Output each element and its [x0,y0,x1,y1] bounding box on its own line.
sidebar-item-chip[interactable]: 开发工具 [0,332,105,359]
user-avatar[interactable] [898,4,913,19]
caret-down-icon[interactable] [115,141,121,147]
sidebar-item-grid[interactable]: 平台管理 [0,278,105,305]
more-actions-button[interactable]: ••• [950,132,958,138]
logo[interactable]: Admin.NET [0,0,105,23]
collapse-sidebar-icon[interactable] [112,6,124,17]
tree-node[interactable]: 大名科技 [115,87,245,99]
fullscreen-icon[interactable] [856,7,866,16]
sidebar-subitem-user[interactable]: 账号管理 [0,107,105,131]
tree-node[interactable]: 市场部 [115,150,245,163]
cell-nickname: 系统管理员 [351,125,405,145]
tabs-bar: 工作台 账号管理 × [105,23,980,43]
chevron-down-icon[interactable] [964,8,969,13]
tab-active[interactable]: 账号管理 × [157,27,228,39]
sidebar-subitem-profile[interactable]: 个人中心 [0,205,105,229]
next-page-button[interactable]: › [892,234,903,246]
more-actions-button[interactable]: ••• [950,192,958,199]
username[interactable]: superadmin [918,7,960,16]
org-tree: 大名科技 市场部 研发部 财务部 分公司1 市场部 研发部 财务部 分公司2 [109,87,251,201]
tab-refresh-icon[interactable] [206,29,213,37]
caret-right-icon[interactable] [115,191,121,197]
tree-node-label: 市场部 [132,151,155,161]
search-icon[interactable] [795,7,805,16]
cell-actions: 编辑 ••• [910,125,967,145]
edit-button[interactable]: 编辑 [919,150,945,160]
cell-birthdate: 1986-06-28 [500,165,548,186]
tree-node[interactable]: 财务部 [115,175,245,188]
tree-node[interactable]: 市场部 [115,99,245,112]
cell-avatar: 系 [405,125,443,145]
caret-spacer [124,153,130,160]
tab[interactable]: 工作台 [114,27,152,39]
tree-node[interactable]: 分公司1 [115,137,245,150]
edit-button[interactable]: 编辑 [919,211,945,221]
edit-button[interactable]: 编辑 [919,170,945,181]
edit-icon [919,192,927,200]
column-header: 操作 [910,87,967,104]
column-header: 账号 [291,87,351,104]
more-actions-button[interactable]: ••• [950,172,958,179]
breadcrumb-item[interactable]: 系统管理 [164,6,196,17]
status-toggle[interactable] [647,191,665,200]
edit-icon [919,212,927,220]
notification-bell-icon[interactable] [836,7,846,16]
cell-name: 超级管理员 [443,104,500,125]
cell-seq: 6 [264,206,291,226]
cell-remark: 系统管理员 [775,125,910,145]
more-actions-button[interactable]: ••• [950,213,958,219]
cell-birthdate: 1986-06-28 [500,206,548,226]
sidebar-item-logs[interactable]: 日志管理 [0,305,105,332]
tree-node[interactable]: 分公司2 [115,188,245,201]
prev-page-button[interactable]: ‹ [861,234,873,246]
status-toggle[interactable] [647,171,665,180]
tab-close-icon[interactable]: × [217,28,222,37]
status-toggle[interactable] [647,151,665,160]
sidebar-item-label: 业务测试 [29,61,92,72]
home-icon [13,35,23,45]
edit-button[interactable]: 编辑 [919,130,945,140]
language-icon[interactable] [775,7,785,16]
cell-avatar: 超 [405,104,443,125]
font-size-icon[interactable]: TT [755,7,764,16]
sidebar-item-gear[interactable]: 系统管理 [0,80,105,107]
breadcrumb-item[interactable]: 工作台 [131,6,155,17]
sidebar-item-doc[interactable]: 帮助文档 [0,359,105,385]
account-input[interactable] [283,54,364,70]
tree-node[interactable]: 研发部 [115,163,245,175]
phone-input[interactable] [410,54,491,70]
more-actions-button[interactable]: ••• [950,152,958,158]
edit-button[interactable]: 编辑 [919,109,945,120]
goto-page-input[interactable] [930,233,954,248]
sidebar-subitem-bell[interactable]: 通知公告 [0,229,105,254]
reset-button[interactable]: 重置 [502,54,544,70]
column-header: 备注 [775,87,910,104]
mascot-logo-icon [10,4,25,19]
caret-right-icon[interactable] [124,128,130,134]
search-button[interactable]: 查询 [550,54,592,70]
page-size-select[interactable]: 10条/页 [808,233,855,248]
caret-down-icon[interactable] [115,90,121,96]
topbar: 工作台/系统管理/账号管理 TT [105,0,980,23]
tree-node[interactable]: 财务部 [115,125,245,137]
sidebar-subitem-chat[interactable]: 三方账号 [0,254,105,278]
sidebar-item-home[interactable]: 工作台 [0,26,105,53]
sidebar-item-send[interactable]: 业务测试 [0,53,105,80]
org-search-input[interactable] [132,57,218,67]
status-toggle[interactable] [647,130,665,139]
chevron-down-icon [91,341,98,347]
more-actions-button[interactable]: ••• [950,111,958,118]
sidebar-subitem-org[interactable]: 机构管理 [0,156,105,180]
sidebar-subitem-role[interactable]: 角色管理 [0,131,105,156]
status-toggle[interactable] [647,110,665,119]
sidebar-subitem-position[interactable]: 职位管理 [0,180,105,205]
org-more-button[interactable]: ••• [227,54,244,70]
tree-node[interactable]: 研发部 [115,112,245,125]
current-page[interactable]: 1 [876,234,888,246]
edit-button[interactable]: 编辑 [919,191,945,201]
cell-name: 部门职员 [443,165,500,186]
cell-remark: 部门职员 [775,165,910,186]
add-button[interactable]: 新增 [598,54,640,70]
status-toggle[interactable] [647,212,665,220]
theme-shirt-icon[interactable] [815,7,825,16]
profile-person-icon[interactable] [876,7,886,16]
- - - - -
An exact copy of all the records above is needed.

REPLY TO THE EXERCISE:
Output each element and its [x0,y0,x1,y1] bounding box on its own line.
sidebar-item-chip[interactable]: 开发工具 [0,332,105,359]
user-avatar[interactable] [898,4,913,19]
caret-down-icon[interactable] [115,141,121,147]
sidebar-item-grid[interactable]: 平台管理 [0,278,105,305]
more-actions-button[interactable]: ••• [950,132,958,138]
logo[interactable]: Admin.NET [0,0,105,23]
collapse-sidebar-icon[interactable] [112,6,124,17]
tree-node[interactable]: 大名科技 [115,87,245,99]
fullscreen-icon[interactable] [856,7,866,16]
sidebar-subitem-user[interactable]: 账号管理 [0,107,105,131]
tree-node[interactable]: 市场部 [115,150,245,163]
cell-nickname: 系统管理员 [351,125,405,145]
tabs-bar: 工作台 账号管理 × [105,23,980,43]
chevron-down-icon[interactable] [964,8,969,13]
tab-active[interactable]: 账号管理 × [157,27,228,39]
sidebar-subitem-profile[interactable]: 个人中心 [0,205,105,229]
next-page-button[interactable]: › [892,234,903,246]
more-actions-button[interactable]: ••• [950,192,958,199]
username[interactable]: superadmin [918,7,960,16]
org-tree: 大名科技 市场部 研发部 财务部 分公司1 市场部 研发部 财务部 分公司2 [109,87,251,201]
tab-refresh-icon[interactable] [206,29,213,37]
caret-right-icon[interactable] [115,191,121,197]
tree-node-label: 市场部 [132,151,155,161]
search-icon[interactable] [795,7,805,16]
cell-actions: 编辑 ••• [910,125,967,145]
edit-button[interactable]: 编辑 [919,150,945,160]
cell-birthdate: 1986-06-28 [500,165,548,186]
tree-node[interactable]: 财务部 [115,175,245,188]
tree-node[interactable]: 市场部 [115,99,245,112]
cell-avatar: 系 [405,125,443,145]
caret-spacer [124,153,130,160]
tab[interactable]: 工作台 [114,27,152,39]
tree-node[interactable]: 分公司1 [115,137,245,150]
edit-button[interactable]: 编辑 [919,211,945,221]
edit-button[interactable]: 编辑 [919,170,945,181]
edit-icon [919,192,927,200]
column-header: 操作 [910,87,967,104]
column-header: 账号 [291,87,351,104]
more-actions-button[interactable]: ••• [950,172,958,179]
breadcrumb-item[interactable]: 系统管理 [164,6,196,17]
status-toggle[interactable] [647,191,665,200]
edit-icon [919,212,927,220]
notification-bell-icon[interactable] [836,7,846,16]
cell-name: 超级管理员 [443,104,500,125]
cell-seq: 6 [264,206,291,226]
cell-remark: 系统管理员 [775,125,910,145]
more-actions-button[interactable]: ••• [950,213,958,219]
cell-birthdate: 1986-06-28 [500,206,548,226]
sidebar-item-logs[interactable]: 日志管理 [0,305,105,332]
tree-node[interactable]: 分公司2 [115,188,245,201]
prev-page-button[interactable]: ‹ [861,234,873,246]
status-toggle[interactable] [647,171,665,180]
tab-close-icon[interactable]: × [217,28,222,37]
status-toggle[interactable] [647,151,665,160]
sidebar-item-label: 业务测试 [29,61,92,72]
home-icon [13,35,23,45]
edit-button[interactable]: 编辑 [919,130,945,140]
language-icon[interactable] [775,7,785,16]
cell-avatar: 超 [405,104,443,125]
font-size-icon[interactable]: TT [755,7,764,16]
sidebar-item-gear[interactable]: 系统管理 [0,80,105,107]
breadcrumb-item[interactable]: 工作台 [131,6,155,17]
sidebar-item-doc[interactable]: 帮助文档 [0,359,105,385]
account-input[interactable] [283,54,364,70]
tree-node[interactable]: 研发部 [115,163,245,175]
phone-input[interactable] [410,54,491,70]
more-actions-button[interactable]: ••• [950,152,958,158]
edit-button[interactable]: 编辑 [919,109,945,120]
goto-page-input[interactable] [930,233,954,248]
sidebar-subitem-bell[interactable]: 通知公告 [0,229,105,254]
reset-button[interactable]: 重置 [502,54,544,70]
column-header: 备注 [775,87,910,104]
mascot-logo-icon [10,4,25,19]
caret-right-icon[interactable] [124,128,130,134]
search-button[interactable]: 查询 [550,54,592,70]
page-size-select[interactable]: 10条/页 [808,233,855,248]
caret-down-icon[interactable] [115,90,121,96]
topbar: 工作台/系统管理/账号管理 TT [105,0,980,23]
tree-node[interactable]: 财务部 [115,125,245,137]
sidebar-subitem-chat[interactable]: 三方账号 [0,254,105,278]
sidebar-item-home[interactable]: 工作台 [0,26,105,53]
sidebar-item-send[interactable]: 业务测试 [0,53,105,80]
org-search-input[interactable] [132,57,218,67]
status-toggle[interactable] [647,130,665,139]
chevron-down-icon [91,341,98,347]
more-actions-button[interactable]: ••• [950,111,958,118]
sidebar-subitem-org[interactable]: 机构管理 [0,156,105,180]
sidebar-subitem-role[interactable]: 角色管理 [0,131,105,156]
status-toggle[interactable] [647,110,665,119]
sidebar-subitem-position[interactable]: 职位管理 [0,180,105,205]
org-more-button[interactable]: ••• [227,54,244,70]
tree-node[interactable]: 研发部 [115,112,245,125]
current-page[interactable]: 1 [876,234,888,246]
edit-button[interactable]: 编辑 [919,191,945,201]
cell-name: 部门职员 [443,165,500,186]
cell-remark: 部门职员 [775,165,910,186]
add-button[interactable]: 新增 [598,54,640,70]
status-toggle[interactable] [647,212,665,220]
theme-shirt-icon[interactable] [815,7,825,16]
profile-person-icon[interactable] [876,7,886,16]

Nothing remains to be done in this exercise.